なお、現像バイアスVBを固定の値としたり、LEDヘッドLHy〜LHkで潜像を形成する際の出力を固定としたりする場合、画像領域L1内で感光体ドラムPRy〜PRkの回転方向に沿って濃度の変化が発生する懸念がある。そこで、画像領域L1の長さによらず、帯電バイアスVdcの総上昇量Vtotalを一定にするようにしておく。これにより、画像領域L1が長い場合でも、画像領域L1の一端と他端との濃度差が拡大しすぎない。また、帯電バイアスVdcの上昇に連動させて、1次転写バイアスや2次転写バイアス等も制御することも可能である。

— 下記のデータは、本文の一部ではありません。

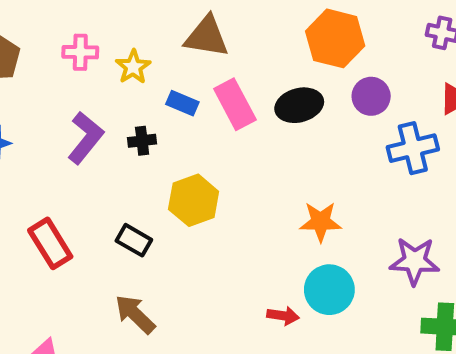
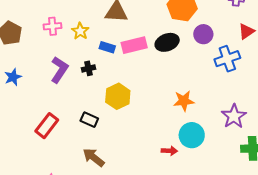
pink rectangle: (235, 104) -> (134, 45), turned -70
red rectangle: (50, 243) -> (47, 126), turned 75
purple star: (415, 261) -> (234, 116), turned -30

(H013)前記実施例において、帯電バイアスVdcを段階的に上昇させる間隔は、感光体ドラムPRy〜PRkの1周分L1に対応させる場合を例示したが、これに限定されない。感光体ドラムPRy〜PRkの1周分L1以下の長さに対応する間隔であれば、任意の長さに設定することも可能である。
CRy,CRm,CRc,CRk…帯電部材、
I1,I2…除電バイアス、
Ia…予め設定された値、
L1…画像領域、
L2…像保持体の1周分の長さ、
LHy,LHm,LHc,LHk…潜像の形成装置、
PRy,PRm,PRc,PRk…像保持体、
T1y,T1m,T1c,T1k…除電部材、転写部材、
U…画像形成装置、
Vdc…直流電源のみで帯電部材に印加する電圧、
VH…像担持体の帯電後の電位、
Vmax…帯電部材に印加される電圧の上限値、
Vtotal…電圧の総上昇量、
ΔV,ΔV′…電圧の上昇幅。
Claims (15)
- 像保持体と、
前記像保持体の表面を帯電させる帯電部材と、
を備え、
前記像保持体の回転方向に沿って前記像保持体の1周分の長さよりも長い画像領域に対して、前記画像領域1つ分の画像を形成する間に、前記像保持体の回転に伴って、前記帯電部材に印加する電圧を前記像保持体が一周前に前記帯電部材との対向領域を通過したときよりも高い電圧となるように段階的に上昇させる制御を実施する
ことを特徴とする画像形成装置。 - 像保持体と、
前記像保持体の表面を帯電させる帯電部材と、
前記帯電部材により帯電された像保持体を除電する除電手段と、
を備え、
前記像保持体の回転方向に沿って前記像保持体の1周分の長さよりも長い画像領域に対して、前記画像領域1つ分の画像を形成する間に、前記像保持体の回転に伴って、前記像保持体が一周前に前記帯電部材との対向領域を通過したときよりも高い電圧となるように前記帯電部材に印加する電圧を連続的に上昇させる制御を実施する
ことを特徴とする画像形成装置。 - 前記像保持体の表面を光により除電する部材を有しない
ことを特徴とする請求項1または2に記載の画像形成装置。 - 直流電圧のみが印加される前記帯電部材、
を備えたことを特徴とする請求項1ないし3の何れかに記載の画像形成装置。 - 前記像保持体の回転方向に沿った前記画像領域の長さに基づいて、前記制御において前記帯電部材に印加する電圧の上昇幅を設定する
ことを特徴とする請求項1ないし4の何れかに記載の画像形成装置。 - 前記画像領域の長さが長いほど、前記上昇幅を小さく設定する
ことを特徴とする請求項5に記載の画像形成装置。 - 予め設定された前記帯電部材に印加する電圧の上限値と前記画像領域の長さとに基づいて、前記上昇幅を設定する
ことを特徴とする請求項5または6に記載の画像形成装置。 - 帯電された前記像保持体に潜像を形成する潜像の形成装置と、
前記像保持体上の前記潜像を現像する現像装置と、
を備え、
前記制御において帯電部材に印加される電圧を上昇させた際に、前記潜像の形成装置の出力または前記現像装置に印加される電圧を変更しない場合に、前記像保持体の回転方向に沿った前記画像領域の長さによらず、前記像保持体の回転方向に沿って前記画像領域の一端から他端に到達するまでの間で、前記帯電部材に印加される電圧の総上昇量を一定とする
ことを特徴とする請求項1ないし7の何れかに記載の画像形成装置。 - 帯電された前記像保持体に潜像を形成する潜像の形成装置、
を備え、
前記制御において前記帯電部材に印加される電圧を上昇させた際に、前記潜像の形成装置の出力を低下させる
ことを特徴とする請求項1ないし8のいずれかに記載の画像形成装置。 - 前記像保持体の画像を媒体に転写するとともに、前記像保持体の除電を行う転写部材により構成された除電手段、
を備えたことを特徴とする請求項1ないし9のいずれかに記載の画像形成装置。 - 前記除電手段が予め設定された除電能力に達しない場合に、前記制御を実施する
ことを特徴とする請求項10に記載の画像形成装置。 - 前記除電手段が予め設定された除電能力に達している場合には、前記制御を実施しない
ことを特徴とする請求項10または11に記載の画像形成装置。 - 画像が転写される媒体の通過方向に沿って配置された複数の像保持体と、
前記各像保持体に対応して配置された複数の前記帯電部材と、
を備え、
前記媒体の通過方向の上流側に配置された像保持体において形成される画像の濃度が、予め設定された濃度よりも高い場合に、前記除電手段が予め設定された除電能力に達しない場合として、下流側の前記像保持体に対応する帯電部材において、前記制御を実施する
ことを特徴とする請求項11または12に記載の画像形成装置。 - 前記上流側に配置された像保持体は、マゼンタおよびイエローの画像が形成される像保持体であり、マゼンタおよびイエローの画像の濃度が予め設定された濃度よりも高い場合に、前記除電手段が予め設定された除電能力に達しない場合として、下流側の前記像保持体に対応する帯電部材において、前記制御を実施する
ことを特徴とする請求項13に記載の画像形成装置。 - 前記除電手段に供給される除電バイアスが予め設定された値よりも小さい場合に、前記除電手段が予め設定された除電能力に達しない場合として、下流側の前記像保持体に対応する帯電部材において、前記帯電部材に印加する電圧を上昇させる
ことを特徴とする請求項11ないし14のいずれかに記載の画像形成装置。